Before you return the lines below, strip out any images and keep every word as written.
= = =
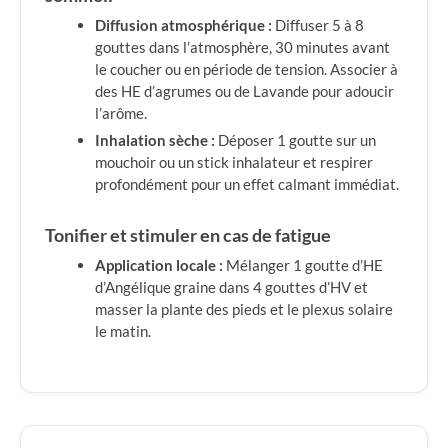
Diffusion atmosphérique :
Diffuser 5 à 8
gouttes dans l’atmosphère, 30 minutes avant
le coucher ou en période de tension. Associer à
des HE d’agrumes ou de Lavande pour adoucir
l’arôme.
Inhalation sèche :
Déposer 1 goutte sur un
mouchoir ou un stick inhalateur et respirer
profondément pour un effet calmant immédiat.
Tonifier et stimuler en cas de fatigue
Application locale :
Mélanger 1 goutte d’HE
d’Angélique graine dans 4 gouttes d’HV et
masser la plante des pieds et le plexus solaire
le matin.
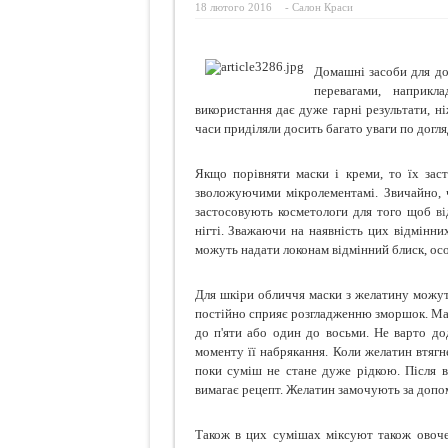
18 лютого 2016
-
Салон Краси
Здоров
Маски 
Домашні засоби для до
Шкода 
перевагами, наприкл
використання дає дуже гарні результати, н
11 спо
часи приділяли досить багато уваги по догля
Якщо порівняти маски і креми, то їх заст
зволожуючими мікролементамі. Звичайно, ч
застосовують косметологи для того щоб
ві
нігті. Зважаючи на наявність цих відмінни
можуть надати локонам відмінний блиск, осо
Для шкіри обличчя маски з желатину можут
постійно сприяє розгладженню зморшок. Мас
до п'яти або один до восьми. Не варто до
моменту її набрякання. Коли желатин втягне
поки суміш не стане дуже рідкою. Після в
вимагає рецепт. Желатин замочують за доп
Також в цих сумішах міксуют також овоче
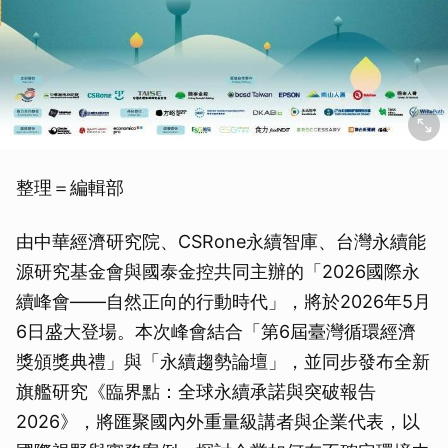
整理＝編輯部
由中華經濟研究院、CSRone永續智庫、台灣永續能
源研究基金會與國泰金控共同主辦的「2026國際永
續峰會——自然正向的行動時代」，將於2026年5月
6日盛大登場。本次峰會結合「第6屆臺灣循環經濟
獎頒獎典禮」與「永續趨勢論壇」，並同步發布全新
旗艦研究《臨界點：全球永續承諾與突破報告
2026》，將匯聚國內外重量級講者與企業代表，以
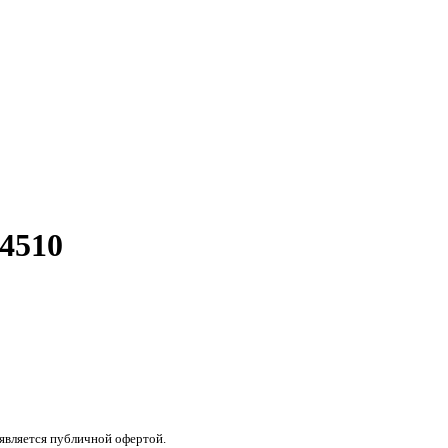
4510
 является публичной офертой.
= = =
Response
Diffusion atmosphérique :
Diffuser 5 à 8
gouttes dans l’atmosphère, 30 minutes avant
le coucher ou en période de tension. Associer à
des HE d’agrumes ou de Lavande pour adoucir
l’arôme.
Inhalation sèche :
Déposer 1 goutte sur un
mouchoir ou un stick inhalateur et respirer
profondément pour un effet calmant immédiat.
Tonifier et stimuler en cas de fatigue
Application locale :
Mélanger 1 goutte d’HE
d’Angélique graine dans 4 gouttes d’HV et
masser la plante des pieds et le plexus solaire
le matin.
18 лютого 2016
-
Салон Краси
Здоров
Маски 
Домашні засоби для до
Шкода 
перевагами, наприкл
використання дає дуже гарні результати, н
11 спо
часи приділяли досить багато уваги по догля
Якщо порівняти маски і креми, то їх заст
зволожуючими мікролементамі. Звичайно, ч
застосовують косметологи для того щоб
ві
нігті. Зважаючи на наявність цих відмінни
можуть надати локонам відмінний блиск, осо
Для шкіри обличчя маски з желатину можут
постійно сприяє розгладженню зморшок. Мас
до п'яти або один до восьми. Не варто до
моменту її набрякання. Коли желатин втягне
поки суміш не стане дуже рідкою. Після в
вимагає рецепт. Желатин замочують за доп
Також в цих сумішах міксуют також овоче
整理＝編輯部
由中華經濟研究院、CSRone永續智庫、台灣永續能
源研究基金會與國泰金控共同主辦的「2026國際永
續峰會——自然正向的行動時代」，將於2026年5月
6日盛大登場。本次峰會結合「第6屆臺灣循環經濟
獎頒獎典禮」與「永續趨勢論壇」，並同步發布全新
旗艦研究《臨界點：全球永續承諾與突破報告
2026》，將匯聚國內外重量級講者與企業代表，以
4510
 является публичной офертой.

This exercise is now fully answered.